Technical Articles
BW Table Monitor
Keeping BW system size under control is important for system performance and stability. There are many ways you can monitor table sizes. Some BW developers approach it from HANA native side, but I prefer from application side using CDS views (which is in line with BW/4HANA statistics approach).
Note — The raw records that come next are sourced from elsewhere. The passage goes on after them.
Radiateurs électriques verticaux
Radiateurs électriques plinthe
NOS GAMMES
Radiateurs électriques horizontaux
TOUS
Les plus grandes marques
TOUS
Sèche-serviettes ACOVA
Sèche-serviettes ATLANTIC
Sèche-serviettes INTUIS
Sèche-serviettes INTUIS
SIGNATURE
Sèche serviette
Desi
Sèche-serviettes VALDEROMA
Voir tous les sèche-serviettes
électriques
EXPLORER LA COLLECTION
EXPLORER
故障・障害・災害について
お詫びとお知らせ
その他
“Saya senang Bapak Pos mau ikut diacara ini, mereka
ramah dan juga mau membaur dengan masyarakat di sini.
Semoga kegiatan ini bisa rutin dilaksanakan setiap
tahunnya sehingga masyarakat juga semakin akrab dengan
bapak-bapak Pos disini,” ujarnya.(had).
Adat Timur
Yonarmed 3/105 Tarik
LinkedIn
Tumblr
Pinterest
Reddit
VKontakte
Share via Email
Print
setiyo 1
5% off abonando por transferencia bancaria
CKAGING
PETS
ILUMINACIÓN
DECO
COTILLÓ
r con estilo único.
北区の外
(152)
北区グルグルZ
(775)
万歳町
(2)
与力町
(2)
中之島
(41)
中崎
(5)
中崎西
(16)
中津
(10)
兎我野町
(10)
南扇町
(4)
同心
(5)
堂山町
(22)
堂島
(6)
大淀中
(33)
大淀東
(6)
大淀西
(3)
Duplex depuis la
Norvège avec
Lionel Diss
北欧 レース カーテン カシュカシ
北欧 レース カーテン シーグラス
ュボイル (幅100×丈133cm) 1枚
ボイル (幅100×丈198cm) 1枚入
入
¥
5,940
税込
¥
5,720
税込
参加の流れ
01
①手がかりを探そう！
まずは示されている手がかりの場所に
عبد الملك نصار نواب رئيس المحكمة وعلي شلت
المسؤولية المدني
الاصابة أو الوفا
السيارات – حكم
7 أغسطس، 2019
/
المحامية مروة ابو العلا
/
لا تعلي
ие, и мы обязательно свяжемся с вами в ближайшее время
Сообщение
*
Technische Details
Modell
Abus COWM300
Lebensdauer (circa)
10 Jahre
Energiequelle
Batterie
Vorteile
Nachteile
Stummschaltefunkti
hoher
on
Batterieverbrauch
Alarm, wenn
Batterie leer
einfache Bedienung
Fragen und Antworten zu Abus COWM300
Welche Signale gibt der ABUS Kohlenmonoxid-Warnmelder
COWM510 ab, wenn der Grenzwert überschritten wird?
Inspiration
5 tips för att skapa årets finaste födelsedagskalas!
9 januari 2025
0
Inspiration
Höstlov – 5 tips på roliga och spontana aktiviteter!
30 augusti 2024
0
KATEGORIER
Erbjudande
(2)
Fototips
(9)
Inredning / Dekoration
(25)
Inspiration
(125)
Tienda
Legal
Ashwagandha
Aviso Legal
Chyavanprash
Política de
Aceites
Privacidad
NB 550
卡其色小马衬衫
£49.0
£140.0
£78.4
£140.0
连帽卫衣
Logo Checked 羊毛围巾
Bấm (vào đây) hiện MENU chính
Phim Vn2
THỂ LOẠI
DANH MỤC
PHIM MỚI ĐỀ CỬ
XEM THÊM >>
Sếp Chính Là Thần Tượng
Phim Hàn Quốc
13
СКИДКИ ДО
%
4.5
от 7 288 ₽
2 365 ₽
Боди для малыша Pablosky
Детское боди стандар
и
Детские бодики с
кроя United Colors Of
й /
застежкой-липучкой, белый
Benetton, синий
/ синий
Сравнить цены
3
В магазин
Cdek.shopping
My BW table monitor program is helpful in many ways:
- Monitor table sizes (find candidates for clean up and partitioning)
- Overview data target types (find candidates for HANA optimization and BW/4HANA conversion)
- Overview of PSAs (find candidates for housekeeping and ODP BW/4HANA conversion)
BW table monitor program is developed for BW on HANA and allows to monitor following tables:
- HANA Optimized Cube F-Table
- Standad Cube F-table
- Standad Cube E-table
- Classic DSO Active Table
- Classic DSO Change Log Table
- Classic DSO Inbound Queue
- Advanced DSO Inbound Table
- Advanced DSO Active Data Table
- Advanced DSO Change Log
- 3.x DataSource PSA
- 7.x DataSource PSA
By default, data is sorted by table size descending allowing to focus on largest tables first, but you can filter and sort data any way you like.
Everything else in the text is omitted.